▸ **Exercise goal**
Going through the data below, please show each line containing the string "elements".

··· Records for the exercise

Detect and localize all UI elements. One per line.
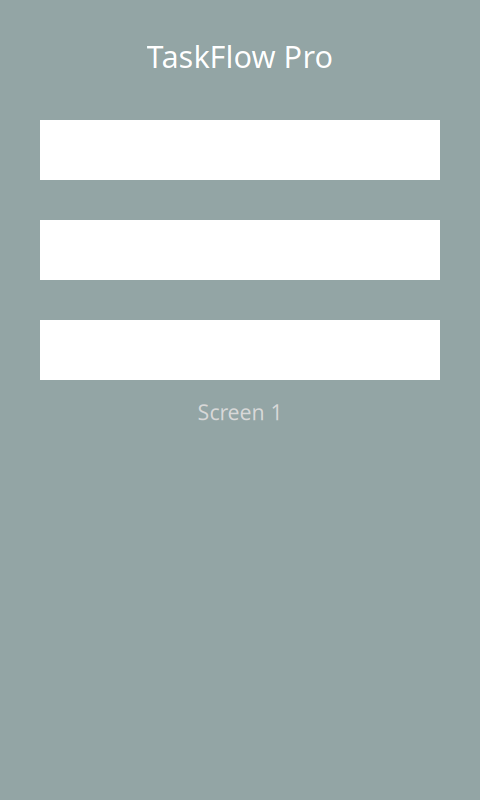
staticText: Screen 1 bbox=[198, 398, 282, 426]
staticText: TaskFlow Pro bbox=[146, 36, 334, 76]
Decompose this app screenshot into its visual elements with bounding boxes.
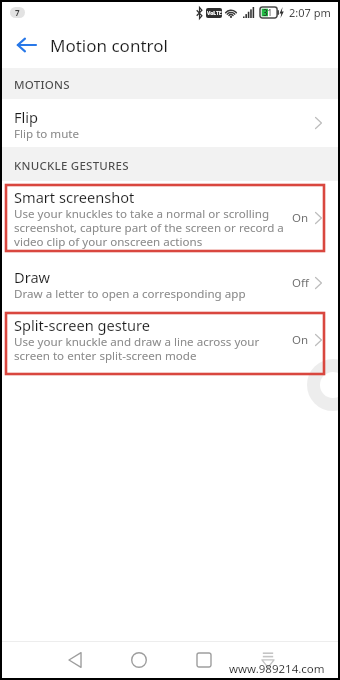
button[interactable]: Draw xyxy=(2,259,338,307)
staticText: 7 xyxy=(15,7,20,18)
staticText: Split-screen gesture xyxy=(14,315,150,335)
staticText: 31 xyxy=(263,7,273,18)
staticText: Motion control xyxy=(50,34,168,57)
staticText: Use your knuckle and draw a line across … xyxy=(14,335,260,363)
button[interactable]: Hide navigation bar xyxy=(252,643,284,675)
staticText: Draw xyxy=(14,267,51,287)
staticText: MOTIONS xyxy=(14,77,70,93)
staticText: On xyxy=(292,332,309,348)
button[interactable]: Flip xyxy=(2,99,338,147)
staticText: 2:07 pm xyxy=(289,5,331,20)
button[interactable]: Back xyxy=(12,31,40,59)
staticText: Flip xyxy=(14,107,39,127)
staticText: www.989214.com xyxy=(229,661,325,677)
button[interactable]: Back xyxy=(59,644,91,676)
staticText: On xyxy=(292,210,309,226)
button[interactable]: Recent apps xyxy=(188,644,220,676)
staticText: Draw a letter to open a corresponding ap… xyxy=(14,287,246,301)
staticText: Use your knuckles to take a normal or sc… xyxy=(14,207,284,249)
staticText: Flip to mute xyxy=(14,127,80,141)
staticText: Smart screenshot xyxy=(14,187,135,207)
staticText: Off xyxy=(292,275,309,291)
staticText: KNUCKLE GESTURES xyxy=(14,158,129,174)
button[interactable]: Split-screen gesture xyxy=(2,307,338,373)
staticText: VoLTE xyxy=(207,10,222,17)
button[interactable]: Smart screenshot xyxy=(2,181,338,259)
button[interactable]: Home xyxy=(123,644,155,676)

······
··· Records for the exercise

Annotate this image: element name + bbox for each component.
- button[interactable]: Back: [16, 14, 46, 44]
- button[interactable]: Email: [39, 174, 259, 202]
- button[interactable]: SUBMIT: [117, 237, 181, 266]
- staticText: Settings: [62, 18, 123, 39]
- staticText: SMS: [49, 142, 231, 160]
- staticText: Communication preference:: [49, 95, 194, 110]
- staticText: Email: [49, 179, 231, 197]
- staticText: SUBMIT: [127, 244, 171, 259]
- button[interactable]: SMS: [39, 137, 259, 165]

······

▸ **Expected answer**
Detect and localize all UI elements. One per line.
Decompose this app screenshot into its visual elements with bounding boxes.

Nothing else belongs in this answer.